# WORK INSTRUCTIONS:
Your reply should hold exactly the lines from the one that contains "<instances>...</instances> (empty list" through the end of the data. Repeat them word for word.

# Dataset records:
- Opening Delimiter -

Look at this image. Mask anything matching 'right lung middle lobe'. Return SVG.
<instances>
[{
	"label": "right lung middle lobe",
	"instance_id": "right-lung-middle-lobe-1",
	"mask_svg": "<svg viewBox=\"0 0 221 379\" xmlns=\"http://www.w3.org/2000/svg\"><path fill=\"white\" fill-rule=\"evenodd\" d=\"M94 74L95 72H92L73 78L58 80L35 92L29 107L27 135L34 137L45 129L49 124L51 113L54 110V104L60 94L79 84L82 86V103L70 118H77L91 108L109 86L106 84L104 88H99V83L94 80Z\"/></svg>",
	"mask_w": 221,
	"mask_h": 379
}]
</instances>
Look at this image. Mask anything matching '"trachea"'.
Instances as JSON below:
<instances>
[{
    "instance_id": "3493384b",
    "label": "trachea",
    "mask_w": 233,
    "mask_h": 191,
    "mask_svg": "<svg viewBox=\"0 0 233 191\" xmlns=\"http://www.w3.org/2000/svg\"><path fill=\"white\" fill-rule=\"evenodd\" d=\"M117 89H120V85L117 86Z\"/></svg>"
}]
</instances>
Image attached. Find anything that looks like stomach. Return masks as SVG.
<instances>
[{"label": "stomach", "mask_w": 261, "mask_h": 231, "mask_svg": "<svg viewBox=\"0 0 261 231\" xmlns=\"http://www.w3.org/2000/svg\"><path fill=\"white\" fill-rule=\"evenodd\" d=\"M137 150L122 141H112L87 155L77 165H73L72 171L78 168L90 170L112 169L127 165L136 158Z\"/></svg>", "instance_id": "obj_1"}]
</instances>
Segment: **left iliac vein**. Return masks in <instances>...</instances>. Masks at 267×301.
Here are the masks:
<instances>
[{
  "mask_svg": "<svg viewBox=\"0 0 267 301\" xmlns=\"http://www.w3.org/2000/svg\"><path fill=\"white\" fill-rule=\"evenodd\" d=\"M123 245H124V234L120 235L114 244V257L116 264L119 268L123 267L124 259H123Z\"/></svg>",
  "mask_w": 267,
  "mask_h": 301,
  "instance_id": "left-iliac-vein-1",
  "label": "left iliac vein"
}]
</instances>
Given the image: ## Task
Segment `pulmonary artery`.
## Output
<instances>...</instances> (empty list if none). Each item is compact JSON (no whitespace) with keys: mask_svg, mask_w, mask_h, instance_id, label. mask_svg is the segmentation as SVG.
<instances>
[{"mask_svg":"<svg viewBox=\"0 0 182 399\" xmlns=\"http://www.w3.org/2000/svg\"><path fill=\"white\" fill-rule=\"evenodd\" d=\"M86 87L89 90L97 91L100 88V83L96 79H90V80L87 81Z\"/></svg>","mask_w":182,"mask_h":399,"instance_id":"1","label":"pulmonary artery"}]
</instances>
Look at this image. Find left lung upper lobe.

- Closing Delimiter -

# RESULT OF THIS EXERCISE:
<instances>...</instances> (empty list if none). Each item is compact JSON (no whitespace) with keys: mask_svg, mask_w, mask_h, instance_id, label. mask_svg is the segmentation as SVG.
<instances>
[{"mask_svg":"<svg viewBox=\"0 0 182 399\" xmlns=\"http://www.w3.org/2000/svg\"><path fill=\"white\" fill-rule=\"evenodd\" d=\"M86 87L89 90L97 91L100 88V83L96 79H90V80L87 81Z\"/></svg>","mask_w":182,"mask_h":399,"instance_id":"1","label":"pulmonary artery"}]
</instances>
Look at this image. Find left lung upper lobe.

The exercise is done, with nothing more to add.